Monthly cloud bills can be big. Really big. Even worse, unexpectedly big! Cases of “sticker shock” for significant cloud overspend are rife—in one survey, 69% of respondents regularly overspent on their cloud budget by more than 25%. In one well-known case, $500K was spent on an Azure task before it was noticed. Reasons attributed to overspending are many, including lack of deployment of autoscaling solutions, poor long-term capacity planning, and inadequate exploitation of cloud architectures leading to bloated system footprints.
On a cloud platform, architects are confronted with a myriad of architectural decisions. These decisions are both broad, in terms of the overall architectural patterns or styles the systems adopts—for example, microservices, N-tier, event driven—and narrow, specific to individual components and the cloud services that the system is built upon.
In this sense, architecturally significant decisions pervade all aspects of the system design and deployment on the cloud. And the collective consequences of these decisions are highly apparent when you receive your monthly cloud spending bill.
Traditionally, cloud applications have been deployed on an infrastructure as a service (IaaS) platform utilizing virtual machines (VMs). In this case, you pay for the resources you deploy regardless of how highly utilized they are. If load increases, elastic applications can spin up new virtual machines to increase capacity, typically using the cloud-provided load balancing service. Your costs are essentially proportional to the type of VMs you choose, the duration they are deployed for, and the amount of data the application stores and transmits.

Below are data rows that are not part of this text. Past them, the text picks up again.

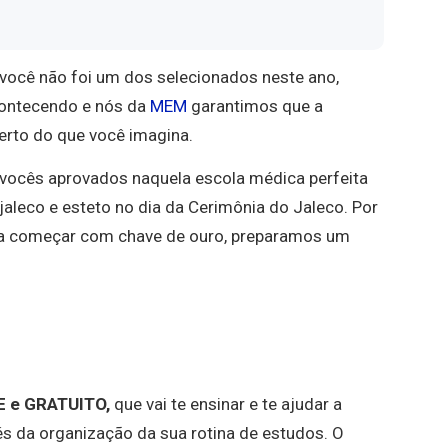
 você não foi um dos selecionados neste ano,
acontecendo e nós da
MEM
garantimos que a
rto do que você imagina.
 vocês aprovados naquela escola médica perfeita
jaleco e esteto no dia da Cerimônia do Jaleco. Por
para começar com chave de ouro, preparamos um
E e GRATUITO,
que vai te ensinar e te ajudar a
s da organização da sua rotina de estudos. O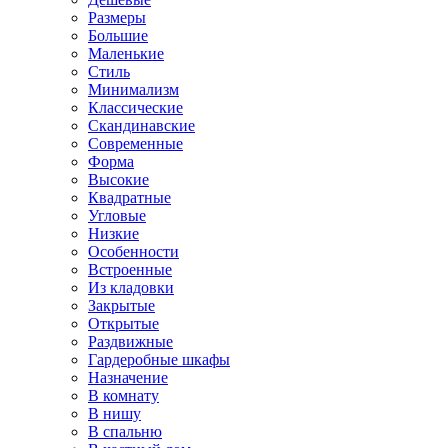
Размеры
Большие
Маленькие
Стиль
Минимализм
Классические
Скандинавские
Современные
Форма
Высокие
Квадратные
Угловые
Низкие
Особенности
Встроенные
Из кладовки
Закрытые
Открытые
Раздвижные
Гардеробные шкафы
Назначение
В комнату
В нишу
В спальню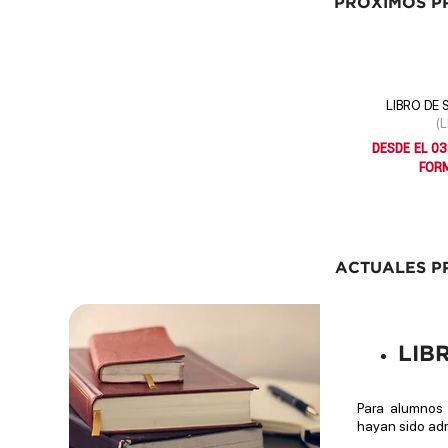
PRÓXIMOS P
LIBRO DE 
(
DESDE EL 03
FOR
ACTUALES P
LIB
Para alumnos
hayan sido adm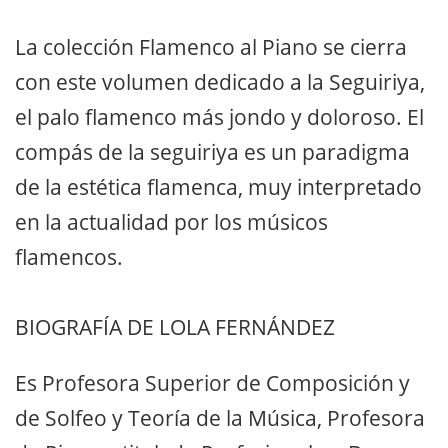
La colección Flamenco al Piano se cierra
con este volumen dedicado a la Seguiriya,
el palo flamenco más jondo y doloroso. El
compás de la seguiriya es un paradigma
de la estética flamenca, muy interpretado
en la actualidad por los músicos
flamencos.
BIOGRAFÍA DE LOLA FERNÁNDEZ
Es Profesora Superior de Composición y
de Solfeo y Teoría de la Música, Profesora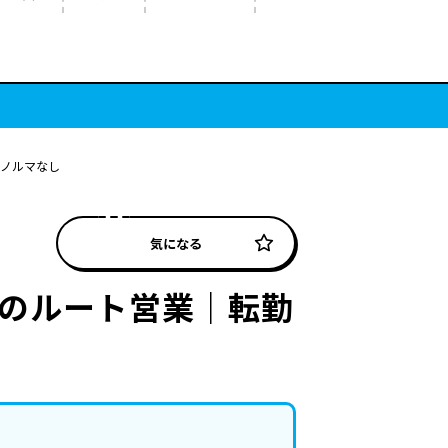
｜ノルマなし
気になる
社のルート営業｜転勤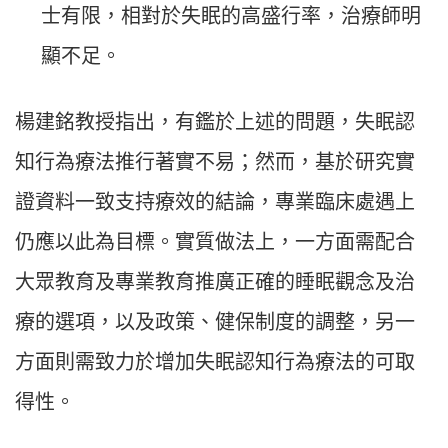
士有限，相對於失眠的高盛行率，治療師明
顯不足。
楊建銘教授指出，有鑑於上述的問題，失眠認
知行為療法推行著實不易；然而，基於研究實
證資料一致支持療效的結論，專業臨床處遇上
仍應以此為目標。實質做法上，一方面需配合
大眾教育及專業教育推廣正確的睡眠觀念及治
療的選項，以及政策、健保制度的調整，另一
方面則需致力於增加失眠認知行為療法的可取
得性。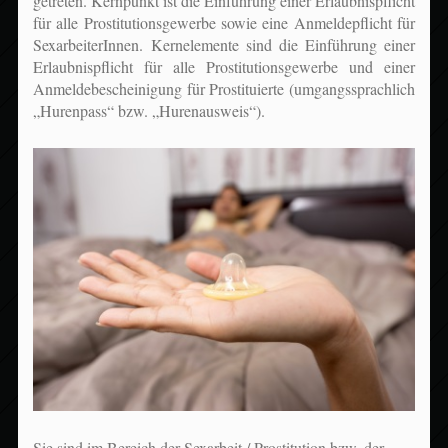
getreten. Kernpunkt ist die Einführung einer Erlaubnispflicht
für alle Prostitutionsgewerbe sowie eine Anmeldepflicht für
SexarbeiterInnen. Kernelemente sind die Einführung einer
Erlaubnispflicht für alle Prostitutionsgewerbe und einer
Anmeldebescheinigung für Prostituierte (umgangssprachlich
„Hurenpass“ bzw. „Hurenausweis“).
Sie sind im Bereich der Sexarbeit / Prostitution bzw. der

Major cloud providers offer an alternative to explicitly provisioning virtual processing resources. Known as serverless platforms, they do not require any compute resources to be statically provisioned. Using technologies such as AWS Lambda or Google App Engine (GAE), the application code is loaded and executed on demand, when requests arrive. If there are no active requests, there are essentially no resources in use and no charges to meet.
Serverless platforms also manage autoscaling (up and down) for you. As simultaneous requests arrive, additional processing capacity is created to handle requests and, ideally, provide consistently low response times. When request loads drop, additional processing capacity is decommissioned, and no charges are incurred.
Every serverless platform varies in the details of its implementation. For example, a limited number of mainstream programming languages and application server frameworks are typically supported. Platforms provide multiple configuration settings that can be used to balance performance, scalability and costs. In general, costs are proportional to the following factors:
· The type of processing instance chosen to execute a request
· The number of requests and processing duration for each request
· How long each application server instance remains resident on the serverless infrastructure
However, the exact parameters used vary considerably across vendors. Every platform is proprietary and different in subtle ways. The devil lurks, as usual, in the details. So, let’s explore some of those devilish details specifically for the GAE and AWS Lambda platforms.
Google App Engine
Google App Engine (GAE) was the first offering from Google as part of what is now known as the Google Cloud Platform (GCP). It has been in general release since 2011 and enables developers to upload and execute HTTP-based application services on Google’s managed cloud infrastructure.
The Basics
GAE supports developing applications in Go, Java, Python, Node.js, PHP, .NET, and Ruby. To build an application on GAE, developers can utilize common HTTP-based application frameworks that are built with the GAE runtime libraries provided by Google. For example, in Python, applications can utilize Flask, Django, and web2py, and in Java the primary supported platform is servlets built on the Jetty JEE web container.
Application execution is managed dynamically by GAE, which launches compute resources to match request demand levels. Applications generally access a managed persistent storage platform such as Google’s Firestore or Google Cloud SQL, or interact with a messaging service like Google’s Cloud Pub/Sub.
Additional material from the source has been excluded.